▶ What you should do
Retype the whole listing, please, keeping every line exact and dropping the pictures.

━━━

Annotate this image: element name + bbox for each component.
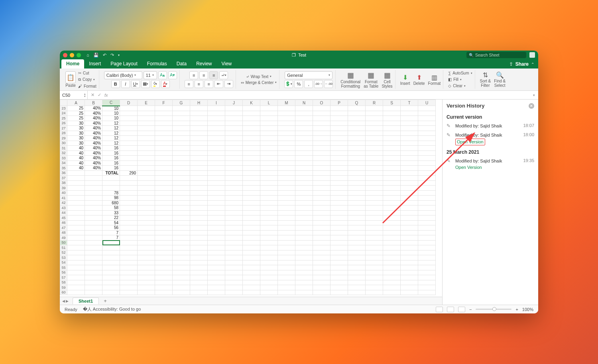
row-header-33[interactable]: 33 [60, 156, 67, 161]
cell-D40[interactable] [120, 190, 138, 196]
col-header-S[interactable]: S [383, 100, 401, 106]
cell-Q31[interactable] [348, 146, 366, 151]
cell-I37[interactable] [208, 176, 225, 181]
cell-K38[interactable] [243, 180, 260, 186]
row-header-49[interactable]: 49 [60, 235, 67, 241]
cell-A35[interactable]: 40 [67, 166, 85, 171]
cell-D47[interactable] [120, 225, 138, 231]
align-top-button[interactable]: ≡ [189, 71, 198, 79]
home-icon[interactable]: ⌂ [87, 53, 89, 57]
cell-J42[interactable] [225, 200, 243, 205]
row-header-55[interactable]: 55 [60, 265, 67, 270]
cell-T43[interactable] [401, 205, 418, 211]
increase-font-button[interactable]: A▴ [158, 71, 167, 79]
cell-M43[interactable] [278, 205, 295, 211]
cell-N26[interactable] [295, 121, 313, 126]
cell-R47[interactable] [366, 225, 383, 231]
cell-S55[interactable] [383, 265, 401, 270]
cell-A53[interactable] [67, 255, 85, 260]
cell-F32[interactable] [155, 151, 173, 156]
col-header-L[interactable]: L [260, 100, 278, 106]
cell-J40[interactable] [225, 190, 243, 196]
cell-L52[interactable] [260, 250, 278, 255]
cell-S51[interactable] [383, 245, 401, 250]
cell-H27[interactable] [190, 126, 208, 131]
cell-G45[interactable] [173, 215, 190, 221]
cell-K28[interactable] [243, 131, 260, 136]
align-right-button[interactable]: ≡ [205, 80, 213, 88]
col-header-I[interactable]: I [208, 100, 225, 106]
cell-Q48[interactable] [348, 230, 366, 235]
cell-H33[interactable] [190, 156, 208, 161]
cell-O23[interactable] [313, 106, 330, 111]
cell-M57[interactable] [278, 275, 295, 280]
cell-R51[interactable] [366, 245, 383, 250]
cell-S42[interactable] [383, 200, 401, 205]
cell-K23[interactable] [243, 106, 260, 111]
bold-button[interactable]: B [111, 80, 120, 88]
cell-A42[interactable] [67, 200, 85, 205]
cell-C32[interactable]: 16 [102, 151, 120, 156]
cell-F27[interactable] [155, 126, 173, 131]
cell-A46[interactable] [67, 220, 85, 225]
cell-C38[interactable] [102, 180, 120, 186]
cell-F55[interactable] [155, 265, 173, 270]
cell-E45[interactable] [138, 215, 155, 221]
minimize-window-button[interactable] [70, 53, 74, 57]
cell-M33[interactable] [278, 156, 295, 161]
cell-L33[interactable] [260, 156, 278, 161]
cell-C51[interactable] [102, 245, 120, 250]
cell-G26[interactable] [173, 121, 190, 126]
cell-F46[interactable] [155, 220, 173, 225]
row-header-57[interactable]: 57 [60, 275, 67, 280]
row-header-59[interactable]: 59 [60, 285, 67, 290]
cell-B44[interactable] [85, 210, 102, 215]
cell-I57[interactable] [208, 275, 225, 280]
cell-E46[interactable] [138, 220, 155, 225]
col-header-Q[interactable]: Q [348, 100, 366, 106]
cell-N39[interactable] [295, 186, 313, 191]
cell-C24[interactable]: 10 [102, 111, 120, 116]
cell-N55[interactable] [295, 265, 313, 270]
normal-view-button[interactable] [436, 307, 443, 312]
underline-button[interactable]: U▾ [131, 80, 140, 88]
cell-E31[interactable] [138, 146, 155, 151]
cell-H49[interactable] [190, 235, 208, 241]
cell-I23[interactable] [208, 106, 225, 111]
cell-T32[interactable] [401, 151, 418, 156]
cell-I29[interactable] [208, 136, 225, 141]
cell-E41[interactable] [138, 196, 155, 201]
cell-M46[interactable] [278, 220, 295, 225]
cell-E28[interactable] [138, 131, 155, 136]
cell-U57[interactable] [418, 275, 436, 280]
cell-G44[interactable] [173, 210, 190, 215]
align-bottom-button[interactable]: ≡ [209, 71, 218, 79]
cell-K36[interactable] [243, 170, 260, 176]
cell-G41[interactable] [173, 196, 190, 201]
cell-H34[interactable] [190, 160, 208, 166]
cell-K27[interactable] [243, 126, 260, 131]
cell-D56[interactable] [120, 270, 138, 275]
cell-G50[interactable] [173, 240, 190, 245]
cell-P46[interactable] [330, 220, 348, 225]
cell-U56[interactable] [418, 270, 436, 275]
cell-I44[interactable] [208, 210, 225, 215]
cell-B38[interactable] [85, 180, 102, 186]
tab-insert[interactable]: Insert [84, 59, 106, 68]
cell-A32[interactable]: 40 [67, 151, 85, 156]
cell-O40[interactable] [313, 190, 330, 196]
cell-N36[interactable] [295, 170, 313, 176]
cell-K48[interactable] [243, 230, 260, 235]
row-header-50[interactable]: 50 [60, 240, 67, 245]
cell-N24[interactable] [295, 111, 313, 116]
cell-I56[interactable] [208, 270, 225, 275]
cell-N43[interactable] [295, 205, 313, 211]
cell-L41[interactable] [260, 196, 278, 201]
cell-J36[interactable] [225, 170, 243, 176]
cell-A57[interactable] [67, 275, 85, 280]
row-header-24[interactable]: 24 [60, 111, 67, 116]
cell-N31[interactable] [295, 146, 313, 151]
italic-button[interactable]: I [121, 80, 130, 88]
cell-F39[interactable] [155, 186, 173, 191]
cell-U39[interactable] [418, 186, 436, 191]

━━━

▶ Response box
Annotate this image: element name + bbox for each component.
row-header-33[interactable]: 33 [60, 156, 67, 161]
cell-D40[interactable] [120, 190, 138, 196]
col-header-S[interactable]: S [383, 100, 401, 106]
cell-Q31[interactable] [348, 146, 366, 151]
cell-I37[interactable] [208, 176, 225, 181]
cell-K38[interactable] [243, 180, 260, 186]
row-header-49[interactable]: 49 [60, 235, 67, 241]
cell-A35[interactable]: 40 [67, 166, 85, 171]
cell-D47[interactable] [120, 225, 138, 231]
align-top-button[interactable]: ≡ [189, 71, 198, 79]
home-icon[interactable]: ⌂ [87, 53, 89, 57]
cell-J42[interactable] [225, 200, 243, 205]
row-header-55[interactable]: 55 [60, 265, 67, 270]
cell-T43[interactable] [401, 205, 418, 211]
increase-font-button[interactable]: A▴ [158, 71, 167, 79]
cell-M43[interactable] [278, 205, 295, 211]
cell-N26[interactable] [295, 121, 313, 126]
cell-R47[interactable] [366, 225, 383, 231]
cell-S55[interactable] [383, 265, 401, 270]
cell-A53[interactable] [67, 255, 85, 260]
cell-F32[interactable] [155, 151, 173, 156]
col-header-L[interactable]: L [260, 100, 278, 106]
cell-J40[interactable] [225, 190, 243, 196]
cell-L52[interactable] [260, 250, 278, 255]
cell-S51[interactable] [383, 245, 401, 250]
cell-H27[interactable] [190, 126, 208, 131]
cell-G45[interactable] [173, 215, 190, 221]
cell-K28[interactable] [243, 131, 260, 136]
align-right-button[interactable]: ≡ [205, 80, 213, 88]
col-header-I[interactable]: I [208, 100, 225, 106]
cell-Q48[interactable] [348, 230, 366, 235]
cell-H33[interactable] [190, 156, 208, 161]
cell-O23[interactable] [313, 106, 330, 111]
cell-M57[interactable] [278, 275, 295, 280]
cell-R51[interactable] [366, 245, 383, 250]
cell-S42[interactable] [383, 200, 401, 205]
cell-K23[interactable] [243, 106, 260, 111]
bold-button[interactable]: B [111, 80, 120, 88]
cell-A42[interactable] [67, 200, 85, 205]
cell-C32[interactable]: 16 [102, 151, 120, 156]
cell-F27[interactable] [155, 126, 173, 131]
cell-A46[interactable] [67, 220, 85, 225]
cell-C38[interactable] [102, 180, 120, 186]
cell-F55[interactable] [155, 265, 173, 270]
cell-E45[interactable] [138, 215, 155, 221]
minimize-window-button[interactable] [70, 53, 74, 57]
cell-M33[interactable] [278, 156, 295, 161]
cell-L33[interactable] [260, 156, 278, 161]
cell-C51[interactable] [102, 245, 120, 250]
cell-G26[interactable] [173, 121, 190, 126]
cell-F46[interactable] [155, 220, 173, 225]
row-header-57[interactable]: 57 [60, 275, 67, 280]
row-header-59[interactable]: 59 [60, 285, 67, 290]
cell-B44[interactable] [85, 210, 102, 215]
cell-I57[interactable] [208, 275, 225, 280]
cell-E46[interactable] [138, 220, 155, 225]
col-header-Q[interactable]: Q [348, 100, 366, 106]
cell-N39[interactable] [295, 186, 313, 191]
cell-C24[interactable]: 10 [102, 111, 120, 116]
cell-N55[interactable] [295, 265, 313, 270]
normal-view-button[interactable] [436, 307, 443, 312]
underline-button[interactable]: U▾ [131, 80, 140, 88]
cell-E31[interactable] [138, 146, 155, 151]
cell-H49[interactable] [190, 235, 208, 241]
cell-I23[interactable] [208, 106, 225, 111]
cell-T32[interactable] [401, 151, 418, 156]
cell-I29[interactable] [208, 136, 225, 141]
cell-E41[interactable] [138, 196, 155, 201]
cell-M46[interactable] [278, 220, 295, 225]
cell-E28[interactable] [138, 131, 155, 136]
cell-U57[interactable] [418, 275, 436, 280]
cell-G44[interactable] [173, 210, 190, 215]
align-bottom-button[interactable]: ≡ [209, 71, 218, 79]
cell-K36[interactable] [243, 170, 260, 176]
cell-G41[interactable] [173, 196, 190, 201]
cell-H34[interactable] [190, 160, 208, 166]
cell-K27[interactable] [243, 126, 260, 131]
cell-D56[interactable] [120, 270, 138, 275]
cell-G50[interactable] [173, 240, 190, 245]
cell-P46[interactable] [330, 220, 348, 225]
cell-U56[interactable] [418, 270, 436, 275]
cell-I44[interactable] [208, 210, 225, 215]
cell-B38[interactable] [85, 180, 102, 186]
tab-insert[interactable]: Insert [84, 59, 106, 68]
cell-A32[interactable]: 40 [67, 151, 85, 156]
cell-O40[interactable] [313, 190, 330, 196]
cell-N36[interactable] [295, 170, 313, 176]
cell-K48[interactable] [243, 230, 260, 235]
row-header-50[interactable]: 50 [60, 240, 67, 245]
cell-N24[interactable] [295, 111, 313, 116]
cell-I56[interactable] [208, 270, 225, 275]
cell-N43[interactable] [295, 205, 313, 211]
cell-L41[interactable] [260, 196, 278, 201]
cell-J36[interactable] [225, 170, 243, 176]
cell-A57[interactable] [67, 275, 85, 280]
row-header-24[interactable]: 24 [60, 111, 67, 116]
cell-N31[interactable] [295, 146, 313, 151]
italic-button[interactable]: I [121, 80, 130, 88]
cell-F39[interactable] [155, 186, 173, 191]
cell-U39[interactable] [418, 186, 436, 191]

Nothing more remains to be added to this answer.